Née en 1423, l’Université de Franche-Comté fête ses 595 ans en 2018 ! Que reste-il de l’esprit originel de l’université des deux Bourgognes et de ses facultés en théologie, droit canon et droit civil, et de médecine ? Retour sur une histoire exceptionnelle avec son président, Jacques Bahi. Depuis 2012, il déploie une stratégie fondée sur deux piliers « qui donnent du sens » : la qualité des formations et des services et le renforcement des liens formation-recherche-valorisation.

 

© Ludovic Godard – Université de Franche-Comté

595 ans, quelle histoire !

Notre origine remonte à la création de l’université de Dole en 1423, université transférée à Besançon en 1691, afin de consolider la conquête de la Franche-Comté par Louis XIV. La création de l’université de Dole s’est inscrite dans un mouvement européen de fondation d’universités dans les villes moyennes pour former des cadres civils et religieux localement. L’objectif : asseoir et renforcer l’administration en formant des juristes, d’où l’enseignement du droit canonique et du droit civil romain, attesté dès le XVe siècle. Notre université est la 5ème plus ancienne de France après Paris, Toulouse, Montpellier et Avignon. Elle aurait été la 3ème si  le projet de création d’une université complète en 1291 à Gray avait abouti.
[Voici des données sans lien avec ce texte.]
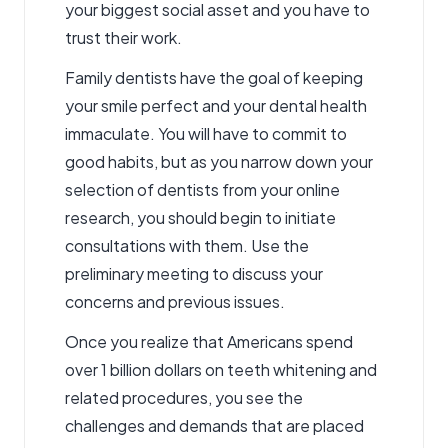
your biggest social asset and you have to
trust their work.
Family dentists have the goal of keeping
your smile perfect and your dental health
immaculate. You will have to commit to
good habits, but as you narrow down your
selection of dentists from your online
research, you should begin to initiate
consultations with them. Use the
preliminary meeting to discuss your
concerns and previous issues.
Once you realize that Americans spend
over 1 billion dollars on teeth whitening and
related procedures, you see the
challenges and demands that are placed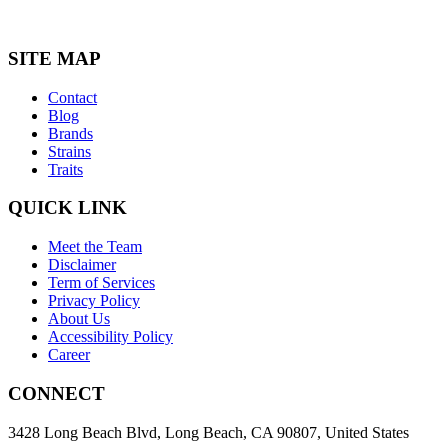
SITE MAP
Contact
Blog
Brands
Strains
Traits
QUICK LINK
Meet the Team
Disclaimer
Term of Services
Privacy Policy
About Us
Accessibility Policy
Career
CONNECT
3428 Long Beach Blvd, Long Beach, CA 90807, United States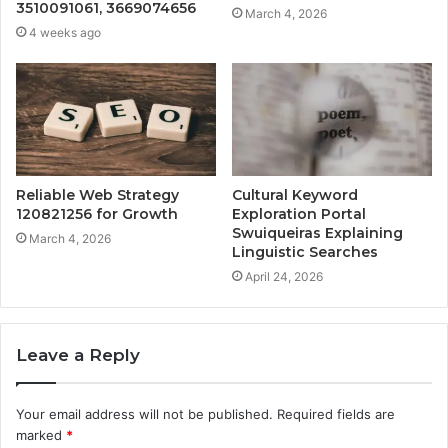
3510091061, 3669074656
March 4, 2026
4 weeks ago
Reliable Web Strategy
Cultural Keyword
120821256 for Growth
Exploration Portal
Swuiqueiras Explaining
March 4, 2026
Linguistic Searches
April 24, 2026
Leave a Reply
Your email address will not be published.
Required fields are
marked
*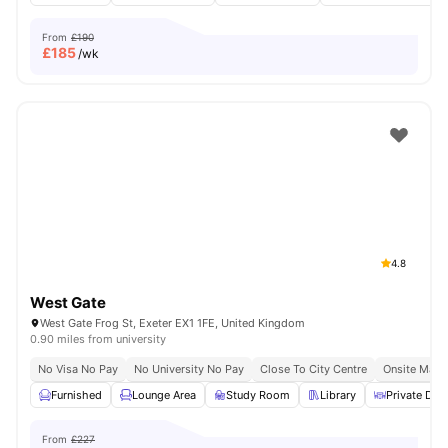
From
£190
£
185
/wk
4.8
West Gate
West Gate Frog St, Exeter EX1 1FE, United Kingdom
0.90 miles from university
No Visa No Pay
No University No Pay
Close To City Centre
Onsite Main
Furnished
Lounge Area
Study Room
Library
Private Dini
From
£227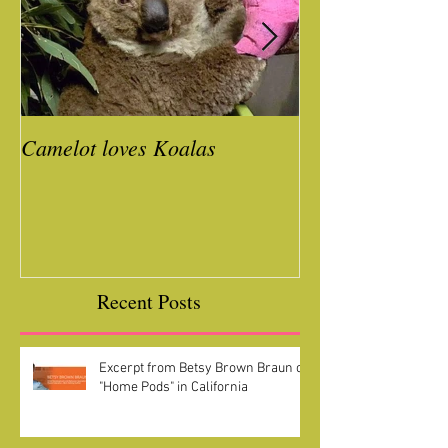
Camelot loves Koalas
Ready for a Roc
Year
Recent Posts
Excerpt from Betsy Brown Braun on
"Home Pods" in California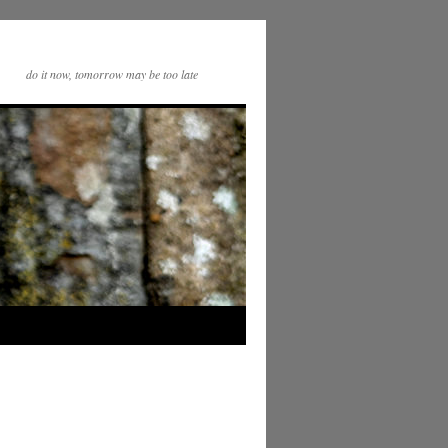
do it now, tomorrow may be too late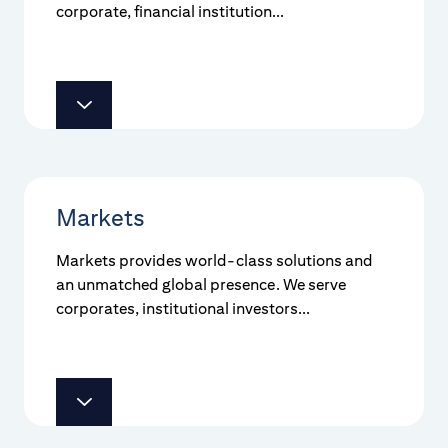
corporate, financial institution...
Markets
Markets provides world-class solutions and
an unmatched global presence. We serve
corporates, institutional investors...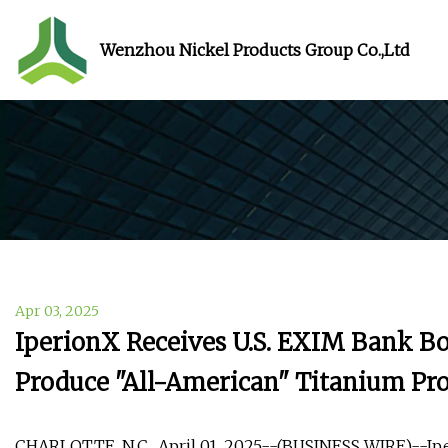
Wenzhou Nickel Products Group Co.,Ltd
Apr 03, 2025
IperionX Receives U.S. EXIM Bank Bo
Produce "All-American" Titanium Pr
CHARLOTTE, N.C., April 01, 2025--(BUSINESS WIRE)--Iper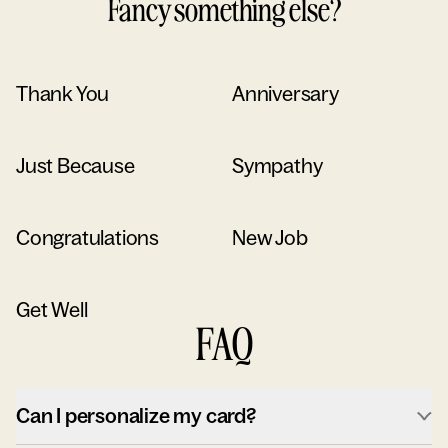
Fancy something else?
Thank You
Anniversary
Just Because
Sympathy
Congratulations
New Job
Get Well
FAQ
Can I personalize my card?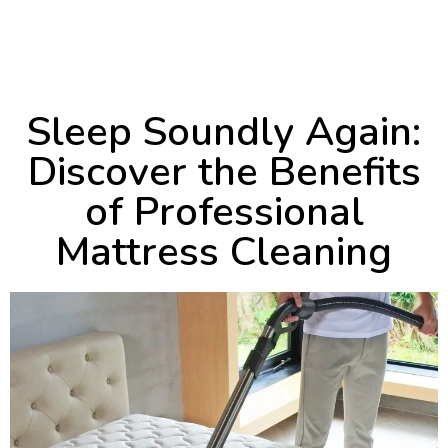
March 25, 2024
2:52 pm
Sleep Soundly Again:
Discover the Benefits
of Professional
Mattress Cleaning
Quels fondements conservez-vous d’une telle longévité ?

Des 3 facultés d’origine, celles de Théologie, de Médecine et de Droit. Les 2 dernières existent toujours avec des sciences juridiques de premier plan (l’insertion professionnelle parmi les premières en France), et une faculté des sciences de la santé qui forme plus de 6 000 futurs médecins et pharmaciens. Des développements importants ont vu le jour au cours des siècles. Par exemple, les sciences de l’ingénieur ont connu un essor important ainsi que l’observation de l’Univers et l’étude de l’environnement.

Vous consacrez votre second mandat au déploiement d’actions structurantes, à commencer par une démarche volontaire en qualité ?

Nous sommes très avancés sur ce sujet, nous avons créé notre propre référentiel de qualité  des formations, colonne vertébrale de la transformation pédagogique. Il renforce les liens entre formation, recherche et monde socio-économique. Autre objectif : exprimer les acquis de nos cursus en compétences. Concernant la formation continue nous sommes parmi les 3 universités françaises à cumuler la certification ISO 9001 et Formation Continue Universitaire. Notons également que notre université possède le label européen HRS4R distinguant la qualité de ses ressources humaines et l’accueil des chercheurs.

Quelle est l’utilité de ce label qualité des formations ?

Il sera un atout majeur pour accéder à des labels européens et nous différencier. Le MESRI observe avec une grande attention notre initiative qui pourrait se diffuser nationalement.

Autre axe structurant, le renforcement des liens formation-recherche-valorisation ?

Oui, pour renforcer la cohérence des politiques de recherche, de formation et de valorisation, 5 collegiums inter-composantes et inter-laboratoires ont été créés. Ces instances débattent notamment de l’offre de formation, des projets de recherche. La campagne d’emploi est désormais orchestrée par les collegiums ce qui permet des dialogues stratégiques inter-composantes et inter-laboratoires.  Il s’agit là d’une réforme en profondeur de la gouvernance.

Vous promouvez également les coopérations internationales?

L’Université est par essence internationale, dès l’origine des ténors étrangers viennent enseigner dans notre université et en 1562, elle accueille déjà 223 étudiants internationaux sur un effectif de 268. Nous avons d’excellentes collaborations avec nos voisins suisses à travers la Communauté Du Savoir de l’arc jurassien et le Collegium Smyle avec l’EPFL. L’université a une dynamique internationale importante, plus de 200 accords internationaux et un taux d’étudiants et d’apprenants cosmopolites de 22% pour une moyenne nationale de 14%.  Le Centre de Linguistique Appliquée de l’Université est un vecteur d’internationalisation reconnu internationalement.

 

24 unités de recherche de l’Université positionnées sur 3 domaines misent sur l’interdisciplinarité

Sciences de l’Environnement et de la Santé
Sciences pour l’Ingénieur et sciences Fondamentales
Sciences de l’Homme et de la Société

Certains laboratoires sont par construction interdisciplinaires, c’est le cas de Chrono-Environnement et Femto-ST.